Structured page parsing data
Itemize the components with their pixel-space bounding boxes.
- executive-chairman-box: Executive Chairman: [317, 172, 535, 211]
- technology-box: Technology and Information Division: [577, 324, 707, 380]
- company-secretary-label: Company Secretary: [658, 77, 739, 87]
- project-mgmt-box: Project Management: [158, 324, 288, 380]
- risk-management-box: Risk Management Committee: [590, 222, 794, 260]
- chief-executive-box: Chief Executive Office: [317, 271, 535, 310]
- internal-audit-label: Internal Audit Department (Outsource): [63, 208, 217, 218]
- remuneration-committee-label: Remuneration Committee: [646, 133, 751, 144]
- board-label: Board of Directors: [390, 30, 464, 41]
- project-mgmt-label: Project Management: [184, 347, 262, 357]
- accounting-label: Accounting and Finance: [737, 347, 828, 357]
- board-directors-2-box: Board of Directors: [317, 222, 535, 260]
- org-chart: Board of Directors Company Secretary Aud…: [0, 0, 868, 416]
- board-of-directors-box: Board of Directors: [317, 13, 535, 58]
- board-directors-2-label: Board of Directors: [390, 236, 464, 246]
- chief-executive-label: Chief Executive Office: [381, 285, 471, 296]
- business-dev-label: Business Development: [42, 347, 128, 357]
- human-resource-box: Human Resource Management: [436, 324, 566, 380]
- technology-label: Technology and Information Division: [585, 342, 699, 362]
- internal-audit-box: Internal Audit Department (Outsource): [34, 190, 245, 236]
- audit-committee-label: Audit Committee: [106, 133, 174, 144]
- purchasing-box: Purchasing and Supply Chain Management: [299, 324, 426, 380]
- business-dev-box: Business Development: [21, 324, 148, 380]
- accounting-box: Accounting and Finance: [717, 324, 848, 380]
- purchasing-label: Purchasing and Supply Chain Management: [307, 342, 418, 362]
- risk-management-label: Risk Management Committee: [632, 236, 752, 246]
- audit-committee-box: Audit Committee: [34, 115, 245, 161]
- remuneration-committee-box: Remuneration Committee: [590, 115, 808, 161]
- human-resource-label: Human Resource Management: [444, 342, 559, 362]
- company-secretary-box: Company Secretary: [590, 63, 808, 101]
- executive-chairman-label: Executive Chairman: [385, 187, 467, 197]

__WHAT YOU NEED TO DO__
Nothing in the records may be dropped; reproduce them exactly.

__RESULT OF THE EXERCISE__
Itemize the components with their pixel-space bounding boxes.
- executive-chairman-box: Executive Chairman: [317, 172, 535, 211]
- technology-box: Technology and Information Division: [577, 324, 707, 380]
- company-secretary-label: Company Secretary: [658, 77, 739, 87]
- project-mgmt-box: Project Management: [158, 324, 288, 380]
- risk-management-box: Risk Management Committee: [590, 222, 794, 260]
- chief-executive-box: Chief Executive Office: [317, 271, 535, 310]
- internal-audit-label: Internal Audit Department (Outsource): [63, 208, 217, 218]
- remuneration-committee-label: Remuneration Committee: [646, 133, 751, 144]
- board-label: Board of Directors: [390, 30, 464, 41]
- project-mgmt-label: Project Management: [184, 347, 262, 357]
- accounting-label: Accounting and Finance: [737, 347, 828, 357]
- board-directors-2-box: Board of Directors: [317, 222, 535, 260]
- org-chart: Board of Directors Company Secretary Aud…: [0, 0, 868, 416]
- board-of-directors-box: Board of Directors: [317, 13, 535, 58]
- board-directors-2-label: Board of Directors: [390, 236, 464, 246]
- chief-executive-label: Chief Executive Office: [381, 285, 471, 296]
- business-dev-label: Business Development: [42, 347, 128, 357]
- human-resource-box: Human Resource Management: [436, 324, 566, 380]
- technology-label: Technology and Information Division: [585, 342, 699, 362]
- internal-audit-box: Internal Audit Department (Outsource): [34, 190, 245, 236]
- audit-committee-label: Audit Committee: [106, 133, 174, 144]
- purchasing-box: Purchasing and Supply Chain Management: [299, 324, 426, 380]
- business-dev-box: Business Development: [21, 324, 148, 380]
- accounting-box: Accounting and Finance: [717, 324, 848, 380]
- purchasing-label: Purchasing and Supply Chain Management: [307, 342, 418, 362]
- risk-management-label: Risk Management Committee: [632, 236, 752, 246]
- audit-committee-box: Audit Committee: [34, 115, 245, 161]
- remuneration-committee-box: Remuneration Committee: [590, 115, 808, 161]
- human-resource-label: Human Resource Management: [444, 342, 559, 362]
- company-secretary-box: Company Secretary: [590, 63, 808, 101]
- executive-chairman-label: Executive Chairman: [385, 187, 467, 197]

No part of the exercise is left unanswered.